(EXERCISE PROMPT)
For the listing below, how many lines contain the word "delà"? Answer with only that figure.

(STUDY MATERIAL)
-------

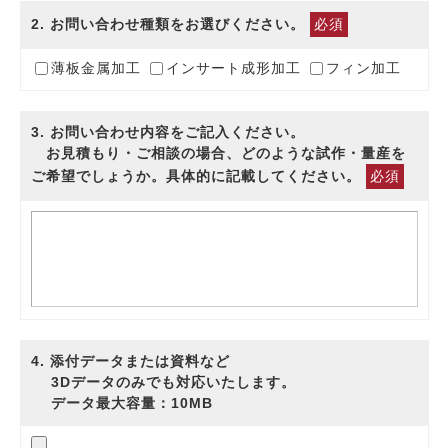
2
. お問い合わせ種類をお選びください。
必須
薄板金属加工
インサート成形加工
フィン加工
3
. お問い合わせ内容をご記入ください。
お見積もり・ご相談の場合、どのような試作・量産を
ご希望でしょうか。具体的に記載してください。
必須
4
. 添付データまたは資料など
3Dデータのみでも対応いたします。
データ最大容量：10MB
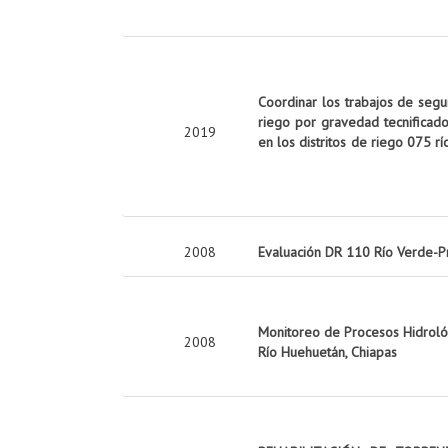
Coordinar los trabajos de seg
riego por gravedad tecnificado
2019
en los distritos de riego 075 rí
2008
Evaluación DR 110 Río Verde-P
Monitoreo de Procesos Hidrológ
2008
Río Huehuetán, Chiapas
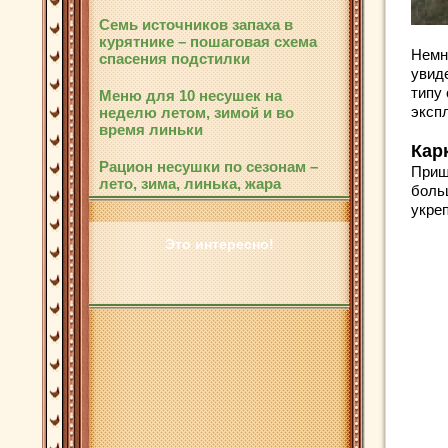
Семь источников запаха в
курятнике – пошаговая схема
Немно
спасения подстилки
увиде
типу 
Меню для 10 несушек на
экспл
неделю летом, зимой и во
время линьки
Кар
Рацион несушки по сезонам –
Приш
лето, зима, линька, жара
боль
укреп
Это интересно!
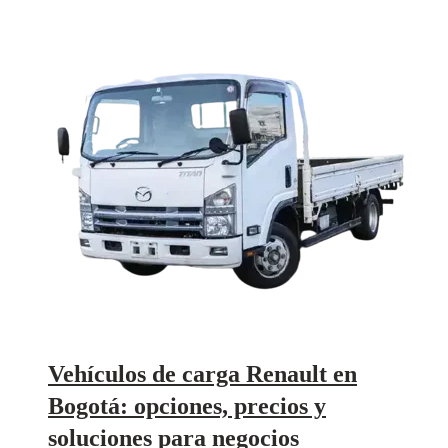
Vehículos de carga Renault en
Bogotá: opciones, precios y
soluciones para negocios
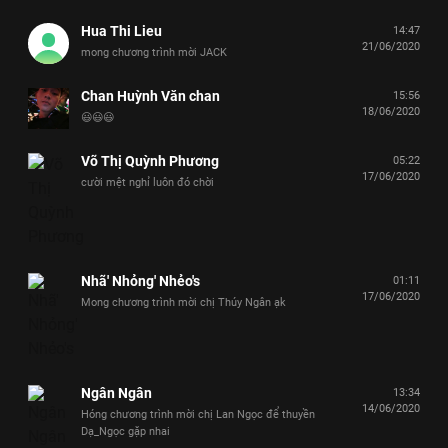
Hua Thi Lieu
14:47
21/06/2020
mong chương trình mời JACK
Chan Huỳnh Văn chan
15:56
18/06/2020
😃😃😃
Võ Thị Quỳnh Phương
05:22
17/06/2020
cười mệt nghỉ luôn đó chời
Nhã' Nhỏng' Nhẻo's
01:11
17/06/2020
Mong chương trình mời chị Thúy Ngân ạk
Ngân Ngân
13:34
14/06/2020
Hóng chương trình mời chị Lan Ngọc để thuyền
Dạ_Ngọc gặp nhai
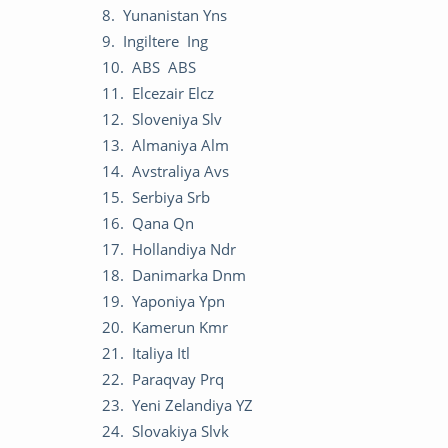
8. Yunanistan Yns
9. Ingiltere Ing
10. ABS ABS
11. Elcezair Elcz
12. Sloveniya Slv
13. Almaniya Alm
14. Avstraliya Avs
15. Serbiya Srb
16. Qana Qn
17. Hollandiya Ndr
18. Danimarka Dnm
19. Yaponiya Ypn
20. Kamerun Kmr
21. Italiya Itl
22. Paraqvay Prq
23. Yeni Zelandiya YZ
24. Slovakiya Slvk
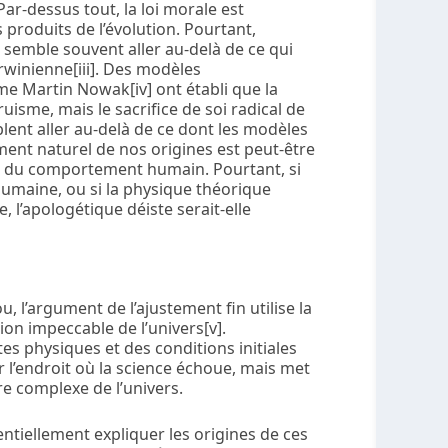
ar-dessus tout, la loi morale est
roduits de l’évolution. Pourtant,
 semble souvent aller au-delà de ce qui
rwinienne[iii]. Des modèles
 Martin Nowak[iv] ont établi que la
uisme, mais le sacrifice de soi radical de
nt aller au-delà de ce dont les modèles
t naturel de nos origines est peut-être
es du comportement humain. Pourtant, si
humaine, ou si la physique théorique
, l’apologétique déiste serait-elle
 l’argument de l’ajustement fin utilise la
sion impeccable de l’univers[v].
es physiques et des conditions initiales
sur l’endroit où la science échoue, mais met
bre complexe de l’univers.
ntiellement expliquer les origines de ces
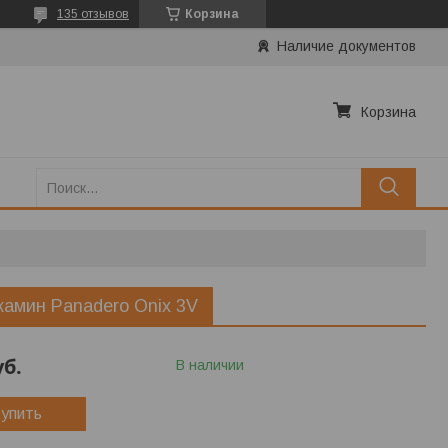
135 отзывов
Корзина
Наличие документов
Корзина
камин Panadero Onix 3V
уб.
В наличии
упить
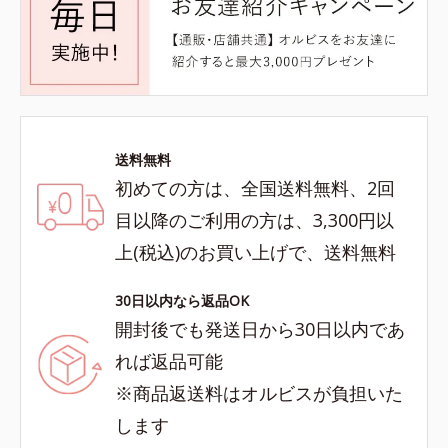
送料無料
初めての方は、全国送料無料、2回
目以降のご利用の方は、3,300円以
上(税込)のお買い上げで、送料無料
30日以内なら返品OK
開封後でも発送日から30日以内であ
れば返品可能
※商品返送料はオルビスが負担いた
します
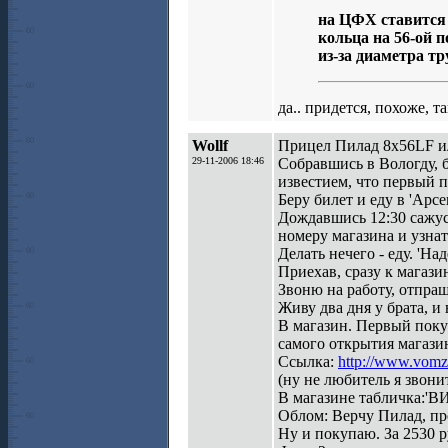
на ЦФХ ставится 
кольца на 56-ой п
из-за диаметра тр
да.. придется, похоже, т
Wollf
Прицел Пилад 8х56LF и
29-11-2006 18:46
Собравшись в Вологду, 
известием, что первый п
Беру билет и еду в 'Ар
Дождавшись 12:30 сажусь
номеру магазина и узнат
Делать нечего - еду. 'На
Приехав, сразу к магазин
Звоню на работу, отпра
Живу два дня у брата, и
В магазин. Первый покуп
самого открытия магази
Ссылка:
http://www.vomz.
(ну не любитель я звони
В магазине табличк
Облом: Верчу Пилад, пр
Ну и покупаю. За 2530 р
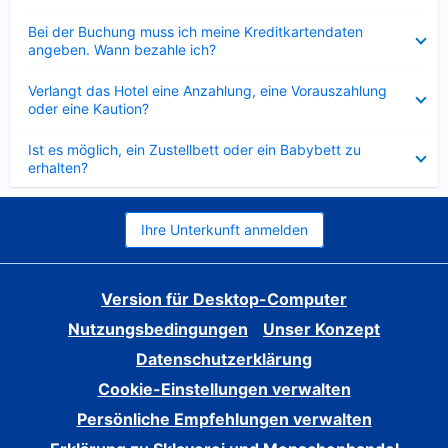
Verkleinert
Bei der Buchung muss ich meine Kreditkartendaten
angeben. Wann bezahle ich?
Verkleinert
Verlangt das Hotel eine Anzahlung, eine Vorauszahlung
oder eine Kaution?
Verkleinert
Ist es möglich, ein Zustellbett oder ein Babybett zu
erhalten?
Ihre Unterkunft anmelden
Version für Desktop-Computer
Nutzungsbedingungen
Unser Konzept
Datenschutzerklärung
Cookie-Einstellungen verwalten
Persönliche Empfehlungen verwalten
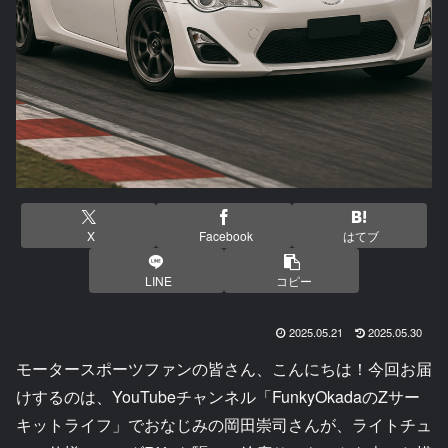
X
Facebook
はてブ
LINE
コピー
2025.05.21
2025.05.30
モータースポーツファンの皆さん、こんにちは！今回お届
けするのは、YouTubeチャンネル「FunkyOkadaのZサー
キットライフ」でおなじみの岡田崇司さんが、ライトチュ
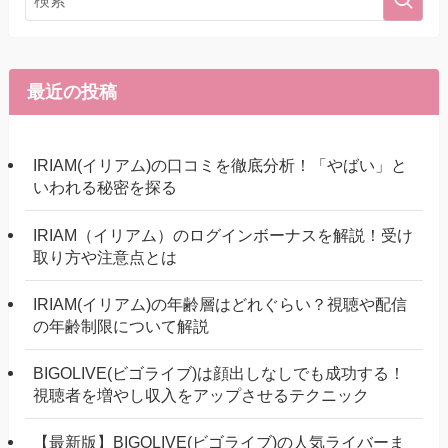
最近の投稿
IRIAM(イリアム)の口コミを徹底分析！「やばい」と
いわれる秘密を探る
IRIAM（イリアム）のログインボーナスを解説！受け
取り方や注意点とは
IRIAM(イリアム)の年齢層はどれぐらい？視聴や配信
の年齢制限について解説
BIGOLIVE(ビゴライブ)は顔出しなしでも成功する！
視聴者を増やし収入をアップさせるテクニック
【最新版】BIGOLIVE(ビゴライブ)の人気ライバーま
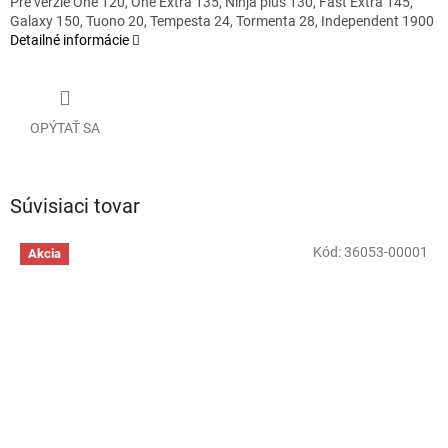
Pre verzie One 120, One Extra 135, Ninja plus 130, Fast Extra 145,
Galaxy 150, Tuono 20, Tempesta 24, Tormenta 28, Independent 1900
Detailné informácie
OPÝTAŤ SA
Súvisiaci tovar
Kód:
36053-00001
Akcia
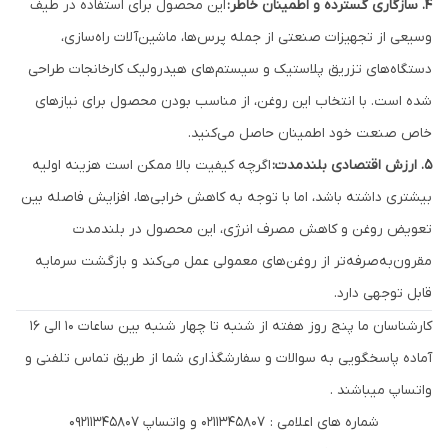
۴. سازگاری گسترده و اطمینان خاطر:
این محصول برای استفاده در طیف
وسیعی از تجهیزات صنعتی از جمله پرس‌ها، ماشین‌آلات راه‌سازی،
دستگاه‌های تزریق پلاستیک و سیستم‌های هیدرولیک کارخانجات طراحی
شده است. با انتخاب این روغن، از مناسب بودن محصول برای نیازهای
خاص صنعت خود اطمینان حاصل می‌کنید.
۵. ارزش اقتصادی بلندمدت:
اگرچه کیفیت بالا ممکن است هزینه اولیه
بیشتری داشته باشد، اما با توجه به کاهش خرابی‌ها، افزایش فاصله بین
تعویض روغن و کاهش مصرف انرژی، این محصول در بلندمدت
مقرون‌به‌صرفه‌تر از روغن‌های معمولی عمل می‌کند و بازگشت سرمایه
قابل توجهی دارد.
کارشناسان ما پنج روز هفته از شنبه تا چهار شنبه بین ساعات 10 الی 16
آماده پاسخگویی به سوالات و سفارشگذاری شما از طریق تماس تلفنی و
واتساپ میباشند .
شماره های اعلامی : 0211345807 و واتساپ 09211345807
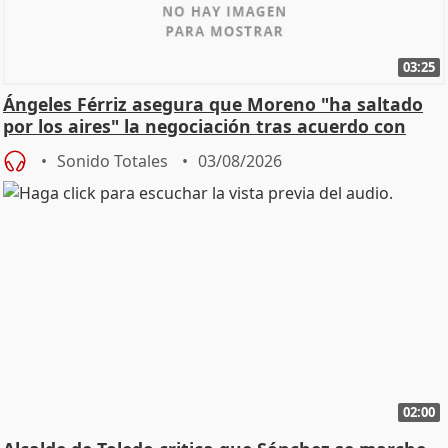
03:25
Ángeles Férriz asegura que Moreno "ha saltado
por los aires" la negociación tras acuerdo con
SMA
Sonido Totales
03/08/2026
02:00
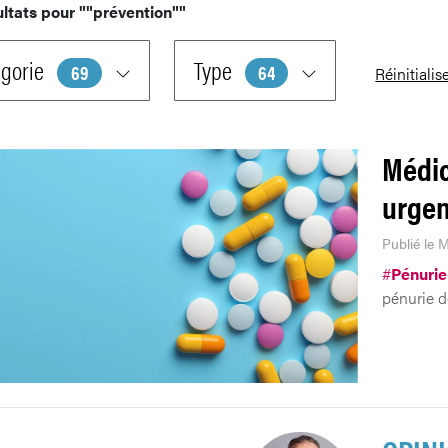
ultats pour
""prévention""
gorie
Type
69
64
Réinitialis
Médic
urge
Publié le 
#
Pénurie
pénurie 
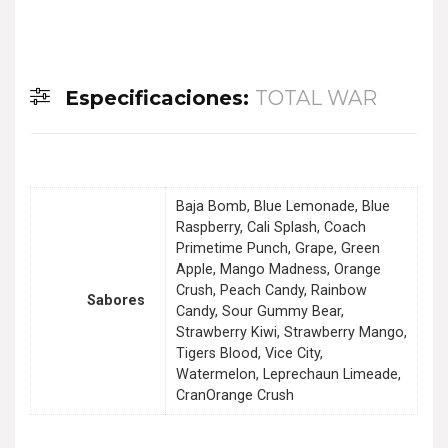
Especificaciones:
TOTAL WAR
Baja Bomb, Blue Lemonade, Blue
Raspberry, Cali Splash, Coach
Primetime Punch, Grape, Green
Apple, Mango Madness, Orange
Crush, Peach Candy, Rainbow
Sabores
Candy, Sour Gummy Bear,
Strawberry Kiwi, Strawberry Mango,
Tigers Blood, Vice City,
Watermelon, Leprechaun Limeade,
CranOrange Crush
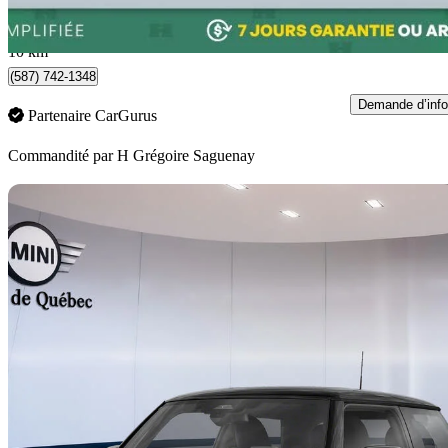
614 $/mois env.
Chicoutimi, QC
10 km
(587) 742-1348
Demande d’info
Partenaire CarGurus
Commandité par
H Grégoire Saguenay
En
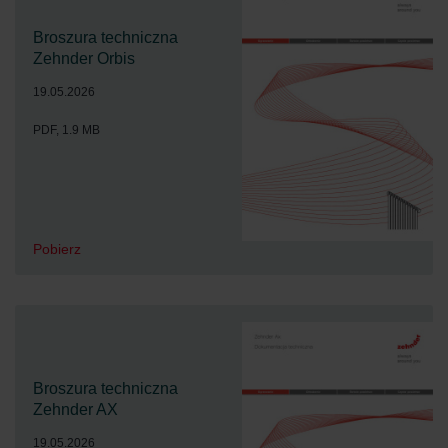
Broszura techniczna
Zehnder Orbis
19.05.2026
PDF, 1.9 MB
Pobierz
Broszura techniczna
Zehnder AX
19.05.2026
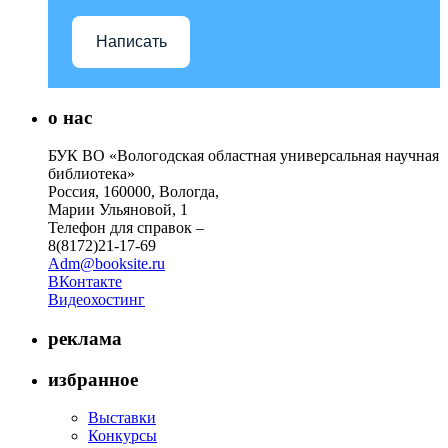
Написать
о нас
БУК ВО «Вологодская областная универсальная научная
библиотека»
Россия, 160000, Вологда,
Марии Ульяновой, 1
Телефон для справок –
8(8172)21-17-69
Adm@booksite.ru
ВКонтакте
Видеохостинг
реклама
избранное
Выставки
Конкурсы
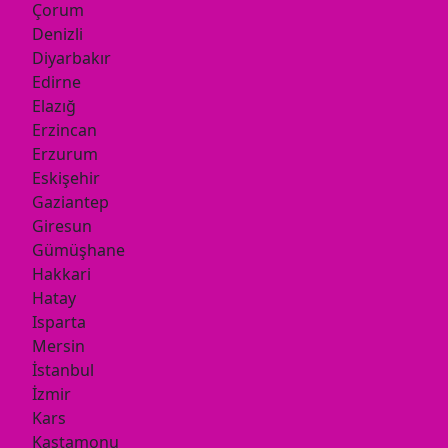
Çorum
Denizli
Diyarbakır
Edirne
Elazığ
Erzincan
Erzurum
Eskişehir
Gaziantep
Giresun
Gümüşhane
Hakkari
Hatay
Isparta
Mersin
İstanbul
İzmir
Kars
Kastamonu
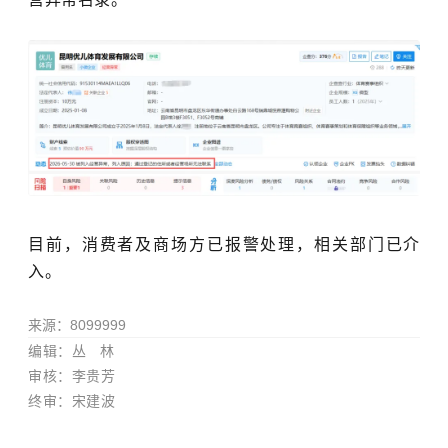
目前，消费者及商场方已报警处理，相关部门已介
入。
来源：
8099999
编辑：
丛 林
审核：李贵芳
终审：宋建波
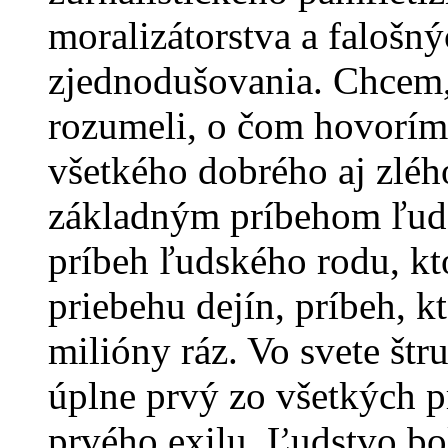
moralizátorstva a falošný
zjednodušovania. Chcem, 
rozumeli, o čom hovorím 
všetkého dobrého aj zléh
základným príbehom ľudske
príbeh ľudského rodu, kt
priebehu dejín, príbeh, 
milióny ráz. Vo svete št
úplne prvý zo všetkých 
prvého exilu. Ľudstvo bol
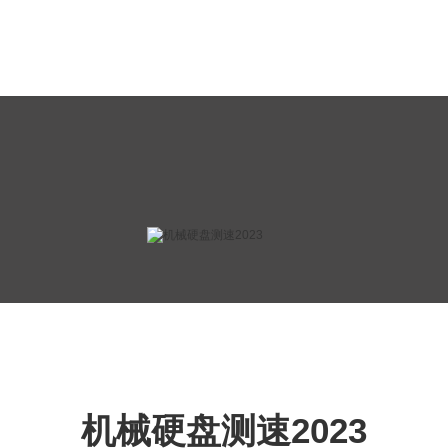
机械硬盘测速2023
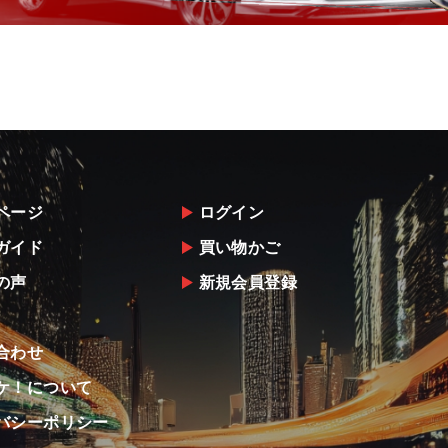
ページ
ログイン
ガイド
買い物かご
の声
新規会員登録
合わせ
ケ！について
バシーポリシー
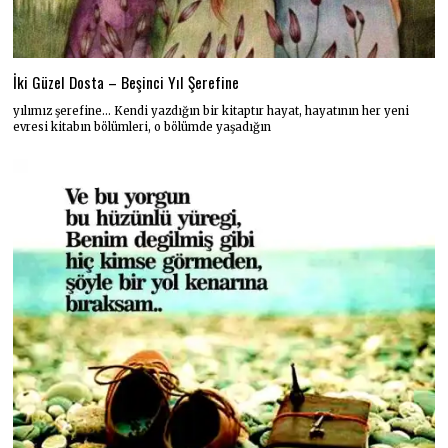
İki Güzel Dosta – Beşinci Yıl Şerefine
yılımız şerefine… Kendi yazdığın bir kitaptır hayat, hayatının her yeni
evresi kitabın bölümleri, o bölümde yaşadığın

-------

(ANSWER FOR THE TASK)
2